“She is a fine-looking woman. And now she arranges her hair in the Madrid fashion. Come, all of you.”

They took their visitors to the dining-room—an apartment very little used—which opened on a terrace, where there were a few flowers in pots and many broken and disused articles of furniture. The terrace overlooked the yard of an adjoining house, with a piazza full of green vines and plants in pots carefully cultivated. Every thing about it showed it to be the abode of neat and industrious people of modest means.

The Troyas, approaching the edge of the roof, looked attentively at the neighboring house, and then, imposing silence by a gesture on their cavaliers, retreated to a part of the terrace from which they could not see into the yard, and where there was no danger of their being seen from it.

“She is coming out of the kitchen now with a pan of peas,” said Maria Juana, stretching out her neck to look.
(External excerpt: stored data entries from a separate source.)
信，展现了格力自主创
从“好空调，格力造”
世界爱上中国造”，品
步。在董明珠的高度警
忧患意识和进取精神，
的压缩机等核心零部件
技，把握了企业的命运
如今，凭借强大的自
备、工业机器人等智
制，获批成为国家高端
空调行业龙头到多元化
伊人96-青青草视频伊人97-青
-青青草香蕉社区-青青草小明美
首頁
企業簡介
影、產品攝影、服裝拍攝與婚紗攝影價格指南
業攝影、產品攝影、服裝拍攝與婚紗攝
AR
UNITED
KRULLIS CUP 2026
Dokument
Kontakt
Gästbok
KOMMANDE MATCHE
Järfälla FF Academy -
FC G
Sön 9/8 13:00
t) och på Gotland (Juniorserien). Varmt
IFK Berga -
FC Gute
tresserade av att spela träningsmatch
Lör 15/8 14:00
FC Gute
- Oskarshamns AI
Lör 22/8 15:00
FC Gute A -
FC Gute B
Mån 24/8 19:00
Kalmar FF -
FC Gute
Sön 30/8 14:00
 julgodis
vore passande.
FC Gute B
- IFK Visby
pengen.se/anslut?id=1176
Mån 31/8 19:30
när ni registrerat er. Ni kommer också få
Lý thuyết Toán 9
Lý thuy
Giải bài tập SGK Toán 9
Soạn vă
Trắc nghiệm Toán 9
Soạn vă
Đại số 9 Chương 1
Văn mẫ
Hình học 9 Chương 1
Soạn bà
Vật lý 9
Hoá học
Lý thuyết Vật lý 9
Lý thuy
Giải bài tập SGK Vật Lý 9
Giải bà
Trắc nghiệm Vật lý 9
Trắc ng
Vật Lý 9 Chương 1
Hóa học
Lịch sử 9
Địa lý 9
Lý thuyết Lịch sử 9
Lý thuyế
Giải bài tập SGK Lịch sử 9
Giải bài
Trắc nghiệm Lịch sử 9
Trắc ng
“There goes!” cried another, throwing a pebble into the yard.

The noise of the projectile striking against the glass of the piazza was heard, and then an angry voice crying:

“Now they have broken another pane of glass!”

The girls, hidden, close beside the two men, in a corner of the terrace, were suffocating with laughter.

“Señora Suspiritos is very angry,” said Rey. “Why do they call her by that name?”

“Because, when she is talking, she sighs after every word, and although she has every thing she wants, she is always complaining.”